Karagözler, Karadeniz’e kıyısı olan Varna’ya 90 km, Şumnu’ya 50 km uzaklıktadır. Bağlı bulunduğu ilçe Vırbitsa yaklaşık 10 km doğusunda olup, Ekonomisi çoğunlukla tarım ve hayvancılığa dayanır. Sonbahar aylarında gerçekleştirilen Vırbitsa Panayırı az da olsa ekonomiye katkı yapar. Bulgar nüfusla birlikte Türkler çoğunluktadır.
Çarlar Şehri Preslav köyümüzün 40 km kuzey-doğusundadır. Preslav ya da Veliki Preslav Bulgar Krallığının ikinci başkentiydi. 893 yılında ana şehir olarak ilan edildikten sonra Bulgaristan’ın önemli önemli kültür ve edebiyat ocağı olarak gelişmişti. Haliyle Karagözler de bu gelişmeye bağlı olarak Bulgaristan’ın en gelişmiş köylerinden biri olacaktı.

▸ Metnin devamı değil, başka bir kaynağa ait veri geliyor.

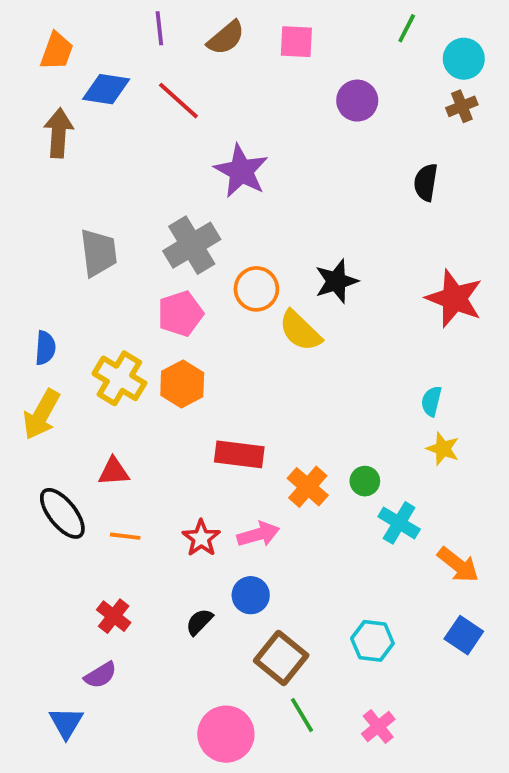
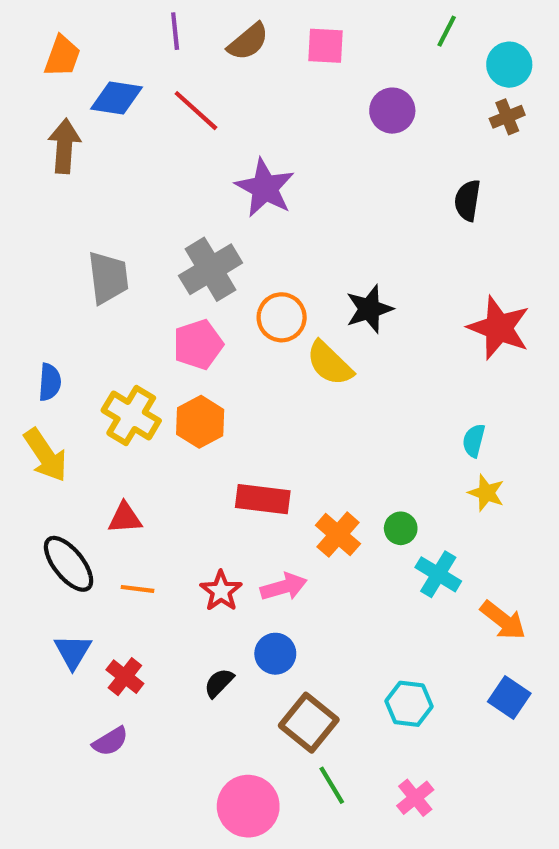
yellow arrow: (41, 414) -> (46, 455), turned -63
blue triangle: (66, 723) -> (73, 652), moved

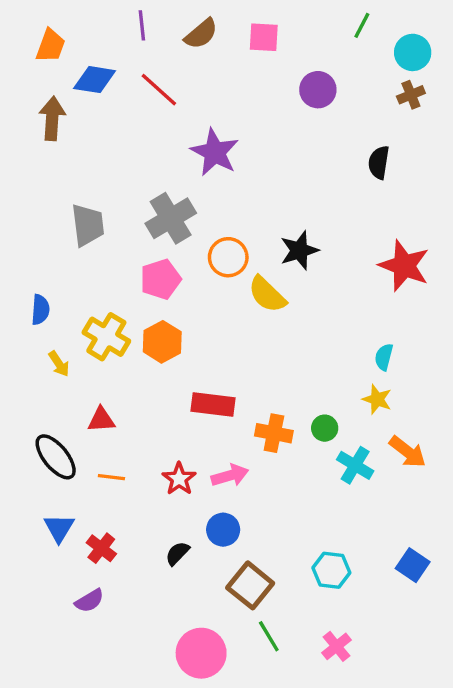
yellow arrow: (46, 455) -> (59, 364), moved, size x0.6
yellow star: (486, 493) -> (377, 399), moved
orange cross: (338, 535) -> (274, 433), turned -30
orange arrow: (503, 620) -> (408, 452), moved

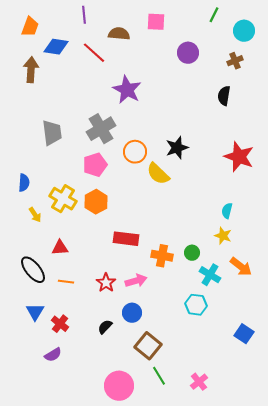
brown semicircle: (201, 34) -> (119, 34), moved, turned -135
brown cross: (411, 95) -> (235, 61), moved
cyan hexagon: (331, 570) -> (196, 305), moved

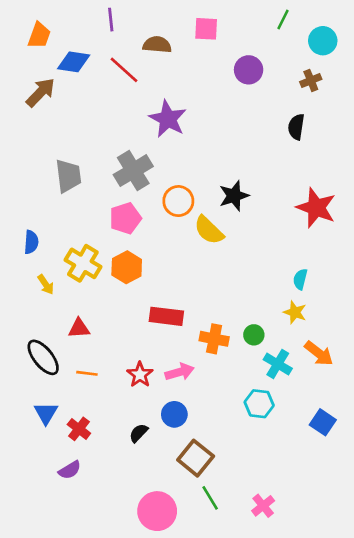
brown arrow: (31, 70) -> (41, 92), turned 40
blue square: (244, 334) -> (323, 422), moved

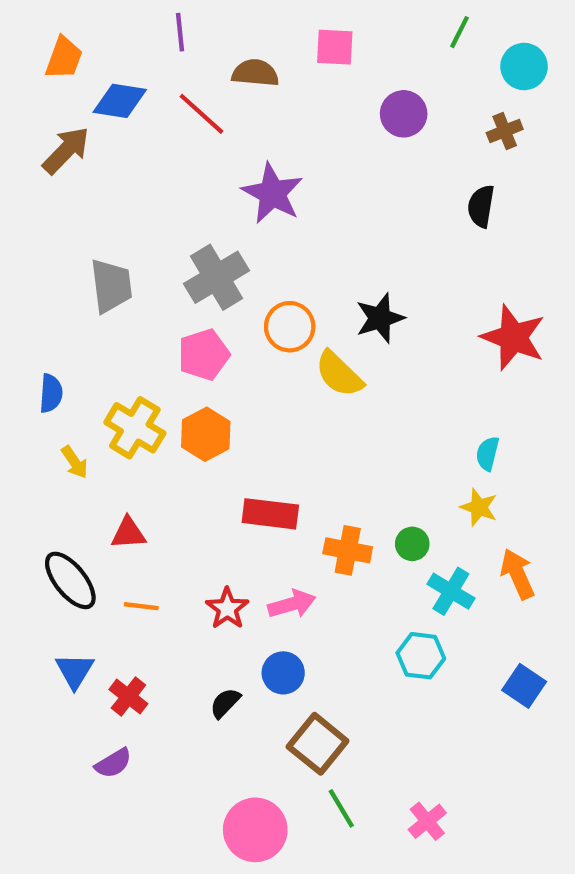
orange arrow: (319, 353) -> (518, 574), turned -152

kasabası ile bağlı 21 köyün bulunduğu Gerlova, alçak düzlükleri ve tarıma elverişli toprakları kapsıyordu. Dağların ortasında, nispeten küçük bir yüksek ovaydı. Gerlova alçağından geçen Kamçı Suyu, kuzeydeki Preslav Pass olarak bilinen Derbent Boğazını aşıp, eski Başkent Preslav harabeleri yanından geçtikten ve 191 km doğuya aktıktan sonra Karadeniz’e dökülürdü.
Günümüzde kasaba statüsünde olan Vırbitsa, dağ sırtının “geri” tarafındaki, kuzey yamacında yer aldığı için ovaya hâkim konumda olunca, bu düzlüğe “Geri-ova, Geril-ova” denmiş, sonradan Gerlova olmuştur. Geniş anlamda “Gerlova bölgesi” ise, Vırbitsa’dan 60 km kadar kuzeye devam eden ovaları kapsar ve Deliorman sınırlarıyla bütünleşir.
Verimli topraklar üzerindeydi Karagözler Köyü. Evimizin penceresinden görülen, sık ormanlarla kaplı ve heybetli dağın Sakar Balkan olduğunu öğrenmiştim Kerim dayımdan. Sakar Balkanın içinde görülmeye değer mağaralar olduğu gibi, çıplak tepe denen zirvesine çıkıldığında, Gerlova Alçağı denen bütün ovayı rahatlıkla görebileceğimizi anlatmıştı.
Dağ florası olarak bilinen bitki çeşitliliği Sakar Balkanın bilim adamları ve çevreciler tarafından ilgi odağı olduğunu öğrenmiştim sonraki yıllarda. Sakar Balkanı benimsemiş, bize ait duygusuyla yaşamıştım.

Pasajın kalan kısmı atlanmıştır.